Wool sales volumes rebounding strongly

Shearer Australia

Wool prices are well reported with the Australian Wool Exchange (AWEX) providing great transparency for the greasy wool market, unlike our close cousins across the other side of the Tasman or the South American markets. Wool volumes are also reported weekly but they need more information to place them in context. This article takes a quick look at current greasy wool sales volumes.

The greasy wool market is made up of a number of smaller related wool markets so when thinking about wool prices and volumes in total, it is by necessity a broad brush approach which glosses over some significant differences in terms of supply and price. This article focuses on total volumes of clean wool sold (all categories and breeds, smoothed by three months) and uses the Eastern Market Indicator (EMI) in US dollar terms as the measure of price. The EMI is used in US dollar terms as we are interested in the possible effect of supply on the price the buy-side is willing to pay.

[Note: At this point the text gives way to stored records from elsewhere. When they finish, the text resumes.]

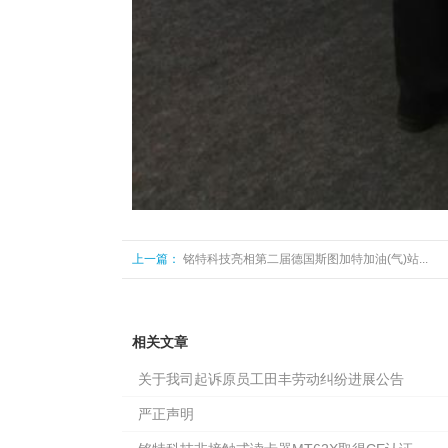
上一篇：
铭特科技亮相第二届德国斯图加特加油(气)站...
相关文章
关于我司起诉原员工田丰劳动纠纷进展公告
严正声明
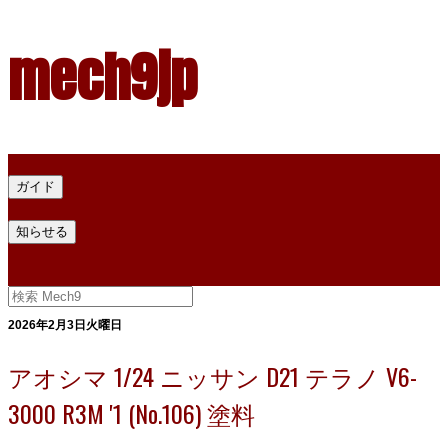
mech9jp
ホーム
ガイド
プラモデル塗料ガイド
プラモデル塗料換算
プラモデル塗料
知らせる
プライバシー
お問い合わせ
2026年2月3日火曜日
アオシマ 1/24 ニッサン D21 テラノ V6-
3000 R3M '1 (No.106) 塗料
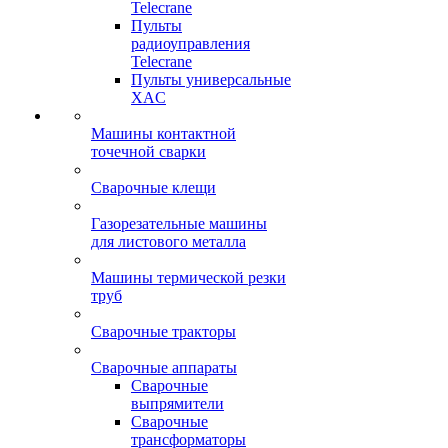
Telecrane
Пульты
радиоуправления
Telecrane
Пульты универсальные
XAC
Машины контактной
точечной сварки
Сварочные клещи
Газорезательные машины
для листового металла
Машины термической резки
труб
Сварочные тракторы
Сварочные аппараты
Сварочные
выпрямители
Сварочные
трансформаторы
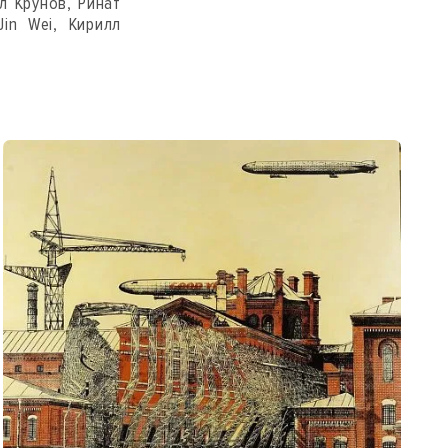
л Крунов, Ринат
in Wei, Кирилл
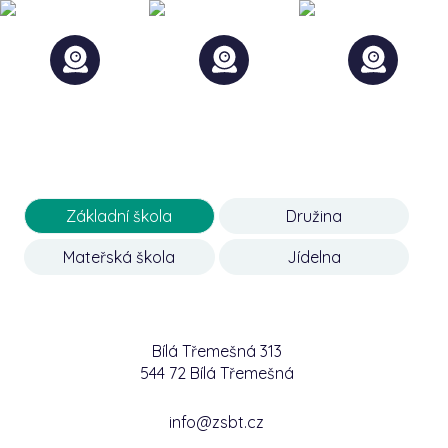
Základní škola
Družina
Mateřská škola
Jídelna
Bílá Třemešná 313
544 72 Bílá Třemešná
info@zsbt.cz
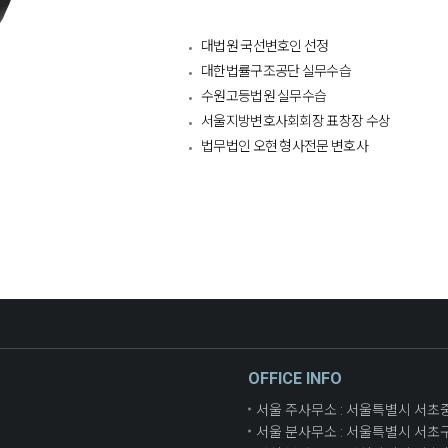
대법원 국선변호인 선정
대한법률구조공단 실무수습
수원고등법원 실무수습
서울지방변호사회회장 표창장 수상
법무법인 오현 형사전문 변호사​
OFFICE INFO
서울 주사무소 : 서울특별시 서초중앙로
서울 분사무소 : 서울특별시 서초구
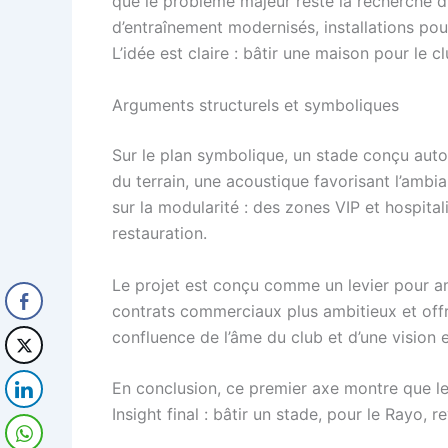
que le problème majeur reste la recherche d’u
d’entraînement modernisés, installations pou
L’idée est claire : bâtir une maison pour le c
Arguments structurels et symboliques
Sur le plan symbolique, un stade conçu autou
du terrain, une acoustique favorisant l’ambia
sur la modularité : des zones VIP et hospital
restauration.
Le projet est conçu comme un levier pour amé
contrats commerciaux plus ambitieux et offre
confluence de l’âme du club et d’une vision 
En conclusion, ce premier axe montre que le p
Insight final : bâtir un stade, pour le Rayo,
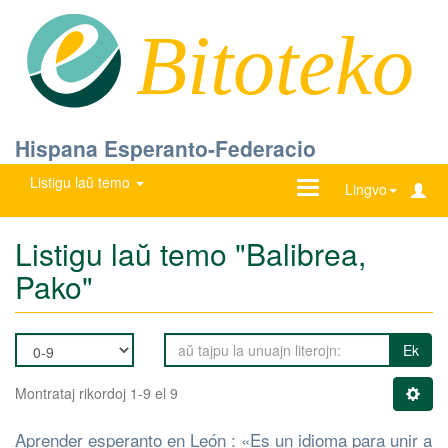
Bitoteko
Hispana Esperanto-Federacio
Listigu laŭ temo
Ŝanĝu
Lingvo
navigadon
Listigu laŭ temo "Balibrea,
Pako"
Ek
Montrataj rikordoj 1-9 el 9
Aprender esperanto en León : «Es un idioma para unir a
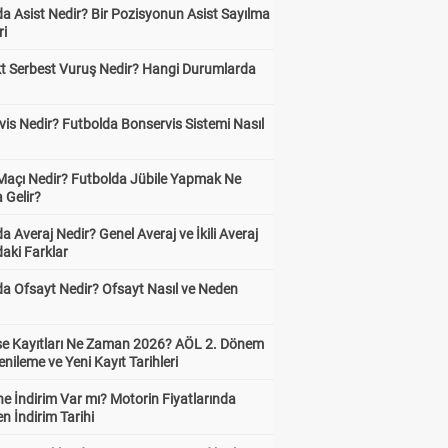
a Asist Nedir? Bir Pozisyonun Asist Sayılma
ri
kt Serbest Vuruş Nedir? Hangi Durumlarda
is Nedir? Futbolda Bonservis Sistemi Nasıl
 Maçı Nedir? Futbolda Jübile Yapmak Ne
 Gelir?
a Averaj Nedir? Genel Averaj ve İkili Averaj
aki Farklar
da Ofsayt Nedir? Ofsayt Nasıl ve Neden
ise Kayıtları Ne Zaman 2026? AÖL 2. Dönem
enileme ve Yeni Kayıt Tarihleri
e İndirim Var mı? Motorin Fiyatlarında
n İndirim Tarihi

Figure 1 compares the year-on-year change in clean volumes of wool sold at auction in Australia (left-hand axis) with the EMI in US dollar terms (right-hand axis) from 2006 to April 2021. Notice that the volume has spent a lot of the time in negative territory as the size of the Australian clip has fallen.  There is no real correlation between the change in supply and price, as the EMI is following the lead of the general apparel fibre price cycles. Change in wool volumes tends to feed into changes in the relative price of wool to other apparel prices and between the different categories of wool.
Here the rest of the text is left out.